アシナガバチは、ハチ目スズメバチ科アシナガバチ亜目に属する昆虫で、スズメバチに比べるとおとなしい性格だといわれています。ただし、毒性が強い種類もおり、刺されたときの痛みがスズメバチに勝るとも劣らないほどになることもあるので注意が必要です。 
 今年は、蜂と関わることが多いようである。
 今日の一枚は、グランド・ファンクの1973年リリース盤『アメリカン・バンド』である。このアルバムは以前に一度取り上げたことがある(→こちら)。入院中、apple Musicをいじっているうちにこのアルバムに出会し、しばらくぶりにちょっと聴いてみた。私の古いレコードには収録されていないボーナス・トラックが入っていた。ボーナス・トラックにはそれほど興味はない。所詮、選ばれなかったトラックである。ところがである。ボーナス・トラックのStop Lookin' Backは何だ。アコースティック・バージョンではないか。カッコいい。いい演奏である。入院中、このトラックを10回以上は聴いたかもしれない。

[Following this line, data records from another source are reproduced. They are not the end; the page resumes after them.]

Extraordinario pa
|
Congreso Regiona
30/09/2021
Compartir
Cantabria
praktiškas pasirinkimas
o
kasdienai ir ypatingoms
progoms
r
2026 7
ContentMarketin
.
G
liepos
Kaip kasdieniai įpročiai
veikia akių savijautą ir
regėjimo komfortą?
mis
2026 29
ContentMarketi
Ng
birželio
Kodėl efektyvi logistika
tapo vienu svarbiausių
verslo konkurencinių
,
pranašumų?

 中学・高校生の頃、恥ずかしながらグランド・ファンクが大好きだった。恥ずかしながらというのは、グランド・ファンクは中身の薄い能天気な、つまりアメリカンなバンドとみられる雰囲気があったからだ。私が聴いたのはリアルタイムより5年以上遅れてのことだったが、まだとこかにそういう雰囲気はあったように思う。例えば、渋谷陽一『ロックミュージック進化論』(新潮文庫)は、次のように記す。
グランド・ファンク・レイルロードは、当時とても高い人気を得ていたアメリカのハードロック・バンドである。ツェッペリンの前座として登場し、本命のツェッペリンを食ってしまった事で有名である。ただ、人気はあっても音楽的水準は低いという事で、意識的なロック・ファンから嫌われ、グランド・ファンクをけなすことがロック・ファンの良心とさえ言われていた。
 かわいそうなバンドである。あれから40年以上経過したが、今聴いても得体のしれない熱いものがこみあげてくる。おやじロックといわれるような懐古趣味では片付けられない、身体の深部で細胞が共鳴するような気がするのだ。